Escribo la primera nota en imprenta: «Gracias por alegrar a los vecinos :)». Vuelvo al séptimo y la deslizo por debajo de su puerta. Fonsi sigue su metáfora de sexo anal. Celia, abstraída, replica: «ia me está gustando más de lo normal; todos mis sentidos van pidiendo más…». Intento variar la caligrafía en los siguientes dos o tres mensajes. Cuando mi mujer llega del trabajo le pido que me ayude y le dicto un puñado de esquelas más. La letra de mujer es más confiable. Ella anota sin preguntar. Hace rato aprendió que a veces es mejor no saber.
Las siguientes dos semanas pido lo mismo a distintas personas de mi entorno. En días espaciados, en horas aleatorias, me acerco hasta la puerta del séptimo D y deslizo otra vez una felicitación para Celia. Esto hay que tomarlo sin ningún apuro. Despacito.
Celia habrá comenzado a leer extrañada cada una de esas notas: «Sos el alma del edificio», «Gracias por compartir tu arte», «Tu voz es única, ¡felicitaciones!». Más de una vez la escucho emitir un gritito de alegría, para después cantar con más entusiasmo.
Cuando creo que el caldo de cultivo está listo, y en especial, que un solo día más de Celia cantando me llevará en una autopista sin peajes directo hacia la locura, vuelvo a llamar a Peto.
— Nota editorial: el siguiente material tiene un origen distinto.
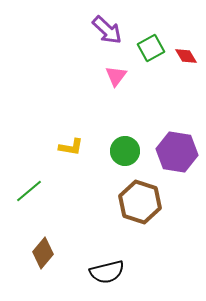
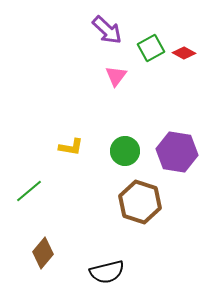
red diamond: moved 2 px left, 3 px up; rotated 30 degrees counterclockwise
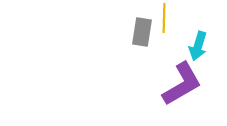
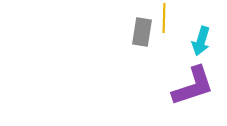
cyan arrow: moved 3 px right, 5 px up
purple L-shape: moved 11 px right, 2 px down; rotated 12 degrees clockwise
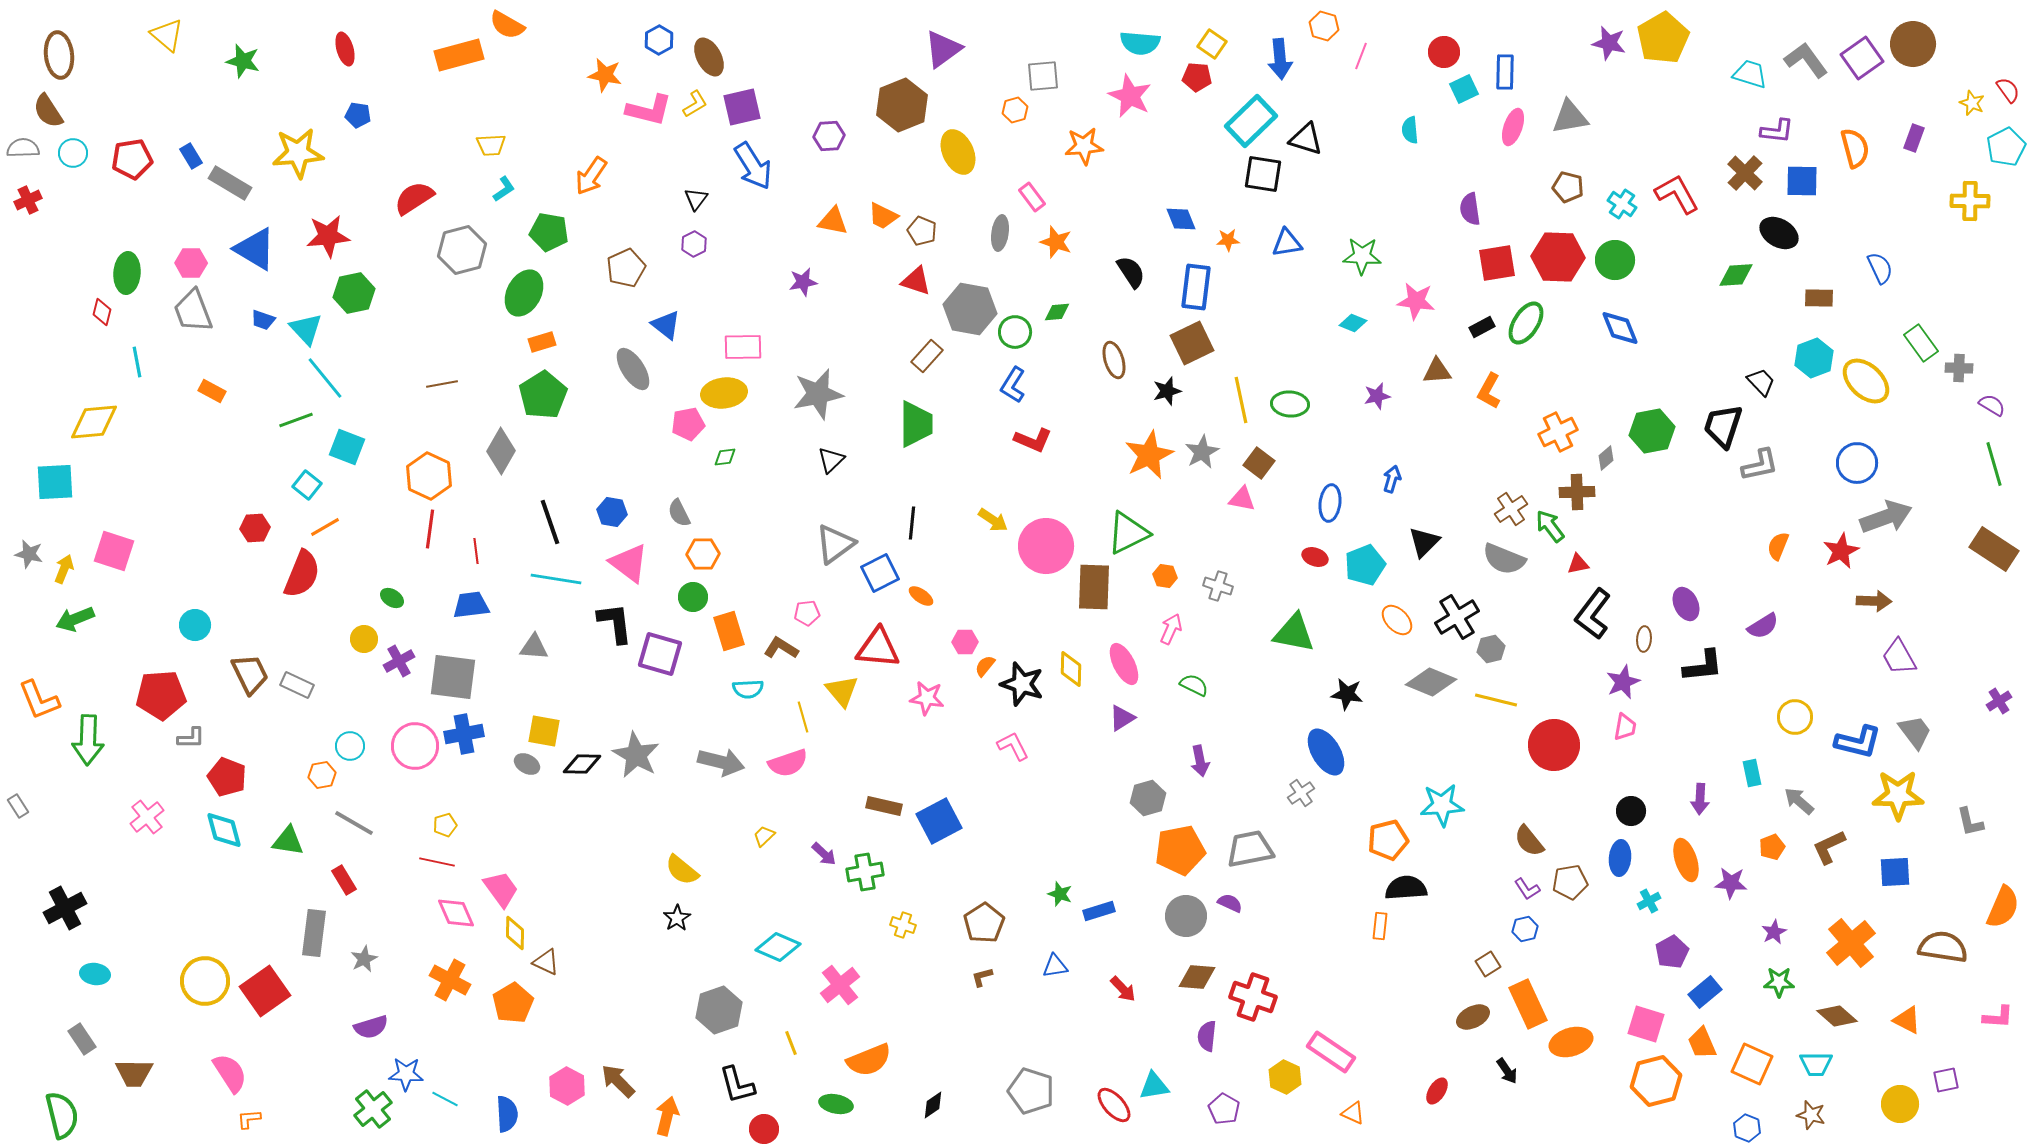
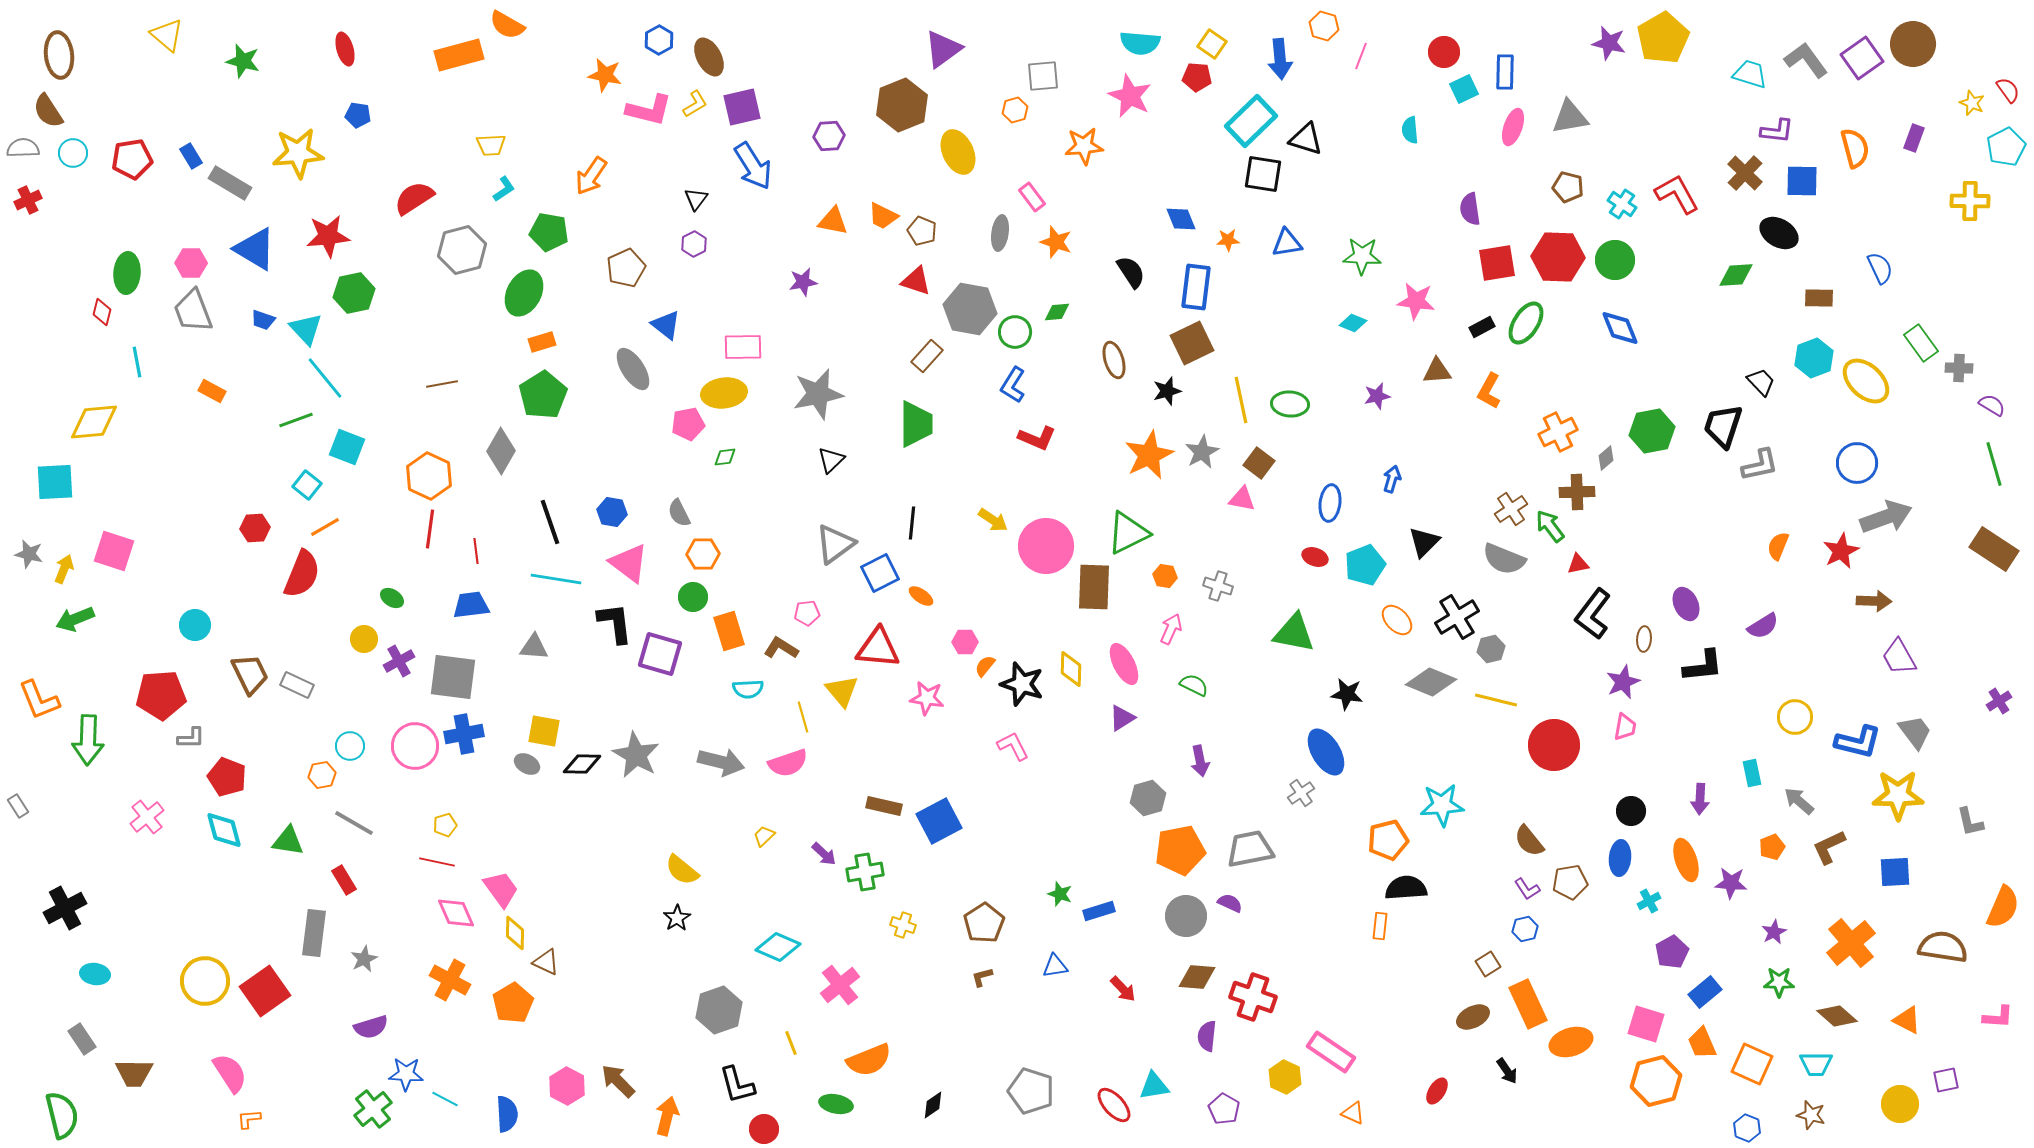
red L-shape at (1033, 440): moved 4 px right, 2 px up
Le explico lo que necesito y no tiene más remedio que aceptar sin chistar.
El último viernes, Celia recibe un sobre lacrado con el sello de una productora internacional. Al abrirlo, encuentra una comunicado dirigido a su persona, en una hoja membretada y con una marca de agua con el logo de un reconocido reality show, hoy de moda en Argentina.
Dice, palabras más, palabras menos, que como ella estará enterada, un vecino la grabó cantando y desató una campaña viral en redes sin precedentes que pide a gritos que la producción le otorgue la chance de audicionar en el programa. Menciona un día y un horario, una dirección y hasta un teléfono. Recomienda buena presencia, ya que cuenta con buenas chances de salir en televisión.
Celia relee la carta mil veces, absorta, y de pronto se horroriza: por la fecha, nota que llegó con varios días de retraso. La cita es en una hora.
Según me contaría Peto después, en el apuro Celia habrá confiado tanto en lo que seguro juzgó como el sueño de su vida hecho realidad que nunca llamó al número en el que él mismo hubiera confirmado la cita.
—Me hiciste comprar un chip al pedo —me reprocharía.
Él solo espera a una distancia prudente hasta verla bajar del taxi con su vestido de lentejuelas. Segundos después, e irreconocible con su pasamontañas, la rodea con la moto y le entrega un sobre de papel madera con fotos de su hijo viajero y una advertencia escrita con letras recortadas de una revista. Sale arando antes de que Celia pueda reaccionar.
Desde esa mañana logré ponerme al día con todos los pendientes. Duermo mejor, soy más creativo y disfruto de fumar de cara al pulmón con la ventana abierta y la previsibilidad del silencio. Reconozco que, a veces, al edificio le hace falta un poco de alegría.